__Task objective__. Could you please return each line of the data that has the word "page"?

__Records from a data source__.
———
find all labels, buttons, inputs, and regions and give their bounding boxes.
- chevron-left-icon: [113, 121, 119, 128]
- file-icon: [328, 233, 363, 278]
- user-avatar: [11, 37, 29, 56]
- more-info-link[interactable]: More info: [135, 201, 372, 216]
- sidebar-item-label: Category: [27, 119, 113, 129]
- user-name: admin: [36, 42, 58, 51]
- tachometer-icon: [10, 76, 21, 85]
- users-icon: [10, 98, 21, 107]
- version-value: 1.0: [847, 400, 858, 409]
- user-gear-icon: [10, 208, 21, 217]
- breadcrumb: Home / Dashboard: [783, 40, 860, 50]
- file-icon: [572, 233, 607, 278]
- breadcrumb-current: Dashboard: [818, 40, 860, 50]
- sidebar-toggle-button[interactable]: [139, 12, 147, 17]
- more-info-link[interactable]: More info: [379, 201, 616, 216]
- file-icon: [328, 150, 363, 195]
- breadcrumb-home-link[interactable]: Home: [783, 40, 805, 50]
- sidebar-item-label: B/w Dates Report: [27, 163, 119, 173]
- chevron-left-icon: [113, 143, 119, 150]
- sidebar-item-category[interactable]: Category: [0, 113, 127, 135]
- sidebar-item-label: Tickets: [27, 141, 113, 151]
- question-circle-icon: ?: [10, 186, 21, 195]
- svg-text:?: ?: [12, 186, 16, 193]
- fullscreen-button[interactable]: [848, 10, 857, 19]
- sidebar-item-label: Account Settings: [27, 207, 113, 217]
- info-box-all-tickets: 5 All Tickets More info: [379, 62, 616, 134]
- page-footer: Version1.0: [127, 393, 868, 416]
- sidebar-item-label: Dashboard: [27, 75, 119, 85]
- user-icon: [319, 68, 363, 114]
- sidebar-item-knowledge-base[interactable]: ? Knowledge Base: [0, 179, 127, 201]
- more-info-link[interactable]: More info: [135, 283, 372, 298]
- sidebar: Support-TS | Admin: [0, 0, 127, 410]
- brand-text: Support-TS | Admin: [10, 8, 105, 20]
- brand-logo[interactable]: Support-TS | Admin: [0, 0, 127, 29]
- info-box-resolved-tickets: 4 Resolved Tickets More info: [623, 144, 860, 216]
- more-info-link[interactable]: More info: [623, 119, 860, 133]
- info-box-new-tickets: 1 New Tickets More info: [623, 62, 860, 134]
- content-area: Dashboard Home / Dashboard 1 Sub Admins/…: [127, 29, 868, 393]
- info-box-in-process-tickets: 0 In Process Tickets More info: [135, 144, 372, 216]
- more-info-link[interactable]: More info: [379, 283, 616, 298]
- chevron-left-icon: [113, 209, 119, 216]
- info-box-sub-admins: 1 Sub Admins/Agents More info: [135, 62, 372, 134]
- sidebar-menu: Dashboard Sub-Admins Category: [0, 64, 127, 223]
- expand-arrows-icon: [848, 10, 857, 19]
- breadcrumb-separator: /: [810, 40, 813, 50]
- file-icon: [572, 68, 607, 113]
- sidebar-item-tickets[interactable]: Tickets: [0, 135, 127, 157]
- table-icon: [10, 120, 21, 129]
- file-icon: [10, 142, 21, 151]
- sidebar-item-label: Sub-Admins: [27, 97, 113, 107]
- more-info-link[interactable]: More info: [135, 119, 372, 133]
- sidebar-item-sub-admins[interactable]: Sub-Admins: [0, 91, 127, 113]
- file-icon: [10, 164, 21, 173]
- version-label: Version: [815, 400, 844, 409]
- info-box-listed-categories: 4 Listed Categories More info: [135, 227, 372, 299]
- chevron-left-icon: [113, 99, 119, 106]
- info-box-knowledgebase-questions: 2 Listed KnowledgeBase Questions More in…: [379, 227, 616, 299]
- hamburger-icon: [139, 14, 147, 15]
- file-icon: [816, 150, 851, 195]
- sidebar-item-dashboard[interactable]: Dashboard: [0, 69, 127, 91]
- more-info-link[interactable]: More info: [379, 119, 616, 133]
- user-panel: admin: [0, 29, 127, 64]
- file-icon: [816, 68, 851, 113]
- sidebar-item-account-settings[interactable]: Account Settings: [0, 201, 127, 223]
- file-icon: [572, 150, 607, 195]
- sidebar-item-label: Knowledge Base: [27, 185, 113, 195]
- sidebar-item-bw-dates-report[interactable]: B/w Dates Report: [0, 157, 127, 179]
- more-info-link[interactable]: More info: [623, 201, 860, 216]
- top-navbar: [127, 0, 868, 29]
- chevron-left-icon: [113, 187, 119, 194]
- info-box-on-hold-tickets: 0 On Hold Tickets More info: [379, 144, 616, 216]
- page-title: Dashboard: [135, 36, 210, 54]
———
__Answer to this exercise__.
- page-footer: Version1.0: [127, 393, 868, 416]
- page-title: Dashboard: [135, 36, 210, 54]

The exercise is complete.